**TASK GOAL**
The answer must be an exact copy of the entries that follow, with all images removed.

:: EXTRACTED ENTRIES

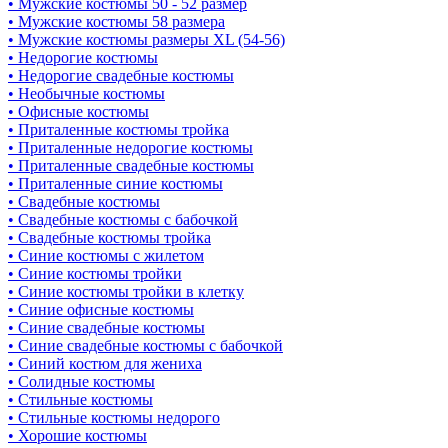
• Мужские костюмы 50 - 52 размер
• Мужские костюмы 58 размера
• Мужские костюмы размеры XL (54-56)
• Недорогие костюмы
• Недорогие свадебные костюмы
• Необычные костюмы
• Офисные костюмы
• Приталенные костюмы тройка
• Приталенные недорогие костюмы
• Приталенные свадебные костюмы
• Приталенные синие костюмы
• Свадебные костюмы
• Свадебные костюмы с бабочкой
• Свадебные костюмы тройка
• Синие костюмы с жилетом
• Синие костюмы тройки
• Синие костюмы тройки в клетку
• Синие офисные костюмы
• Синие свадебные костюмы
• Синие свадебные костюмы с бабочкой
• Синий костюм для жениха
• Солидные костюмы
• Стильные костюмы
• Стильные костюмы недорого
• Хорошие костюмы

::::

**YOUR SOLUTION**
• Мужские костюмы 50 - 52 размер
• Мужские костюмы 58 размера
• Мужские костюмы размеры XL (54-56)
• Недорогие костюмы
• Недорогие свадебные костюмы
• Необычные костюмы
• Офисные костюмы
• Приталенные костюмы тройка
• Приталенные недорогие костюмы
• Приталенные свадебные костюмы
• Приталенные синие костюмы
• Свадебные костюмы
• Свадебные костюмы с бабочкой
• Свадебные костюмы тройка
• Синие костюмы с жилетом
• Синие костюмы тройки
• Синие костюмы тройки в клетку
• Синие офисные костюмы
• Синие свадебные костюмы
• Синие свадебные костюмы с бабочкой
• Синий костюм для жениха
• Солидные костюмы
• Стильные костюмы
• Стильные костюмы недорого
• Хорошие костюмы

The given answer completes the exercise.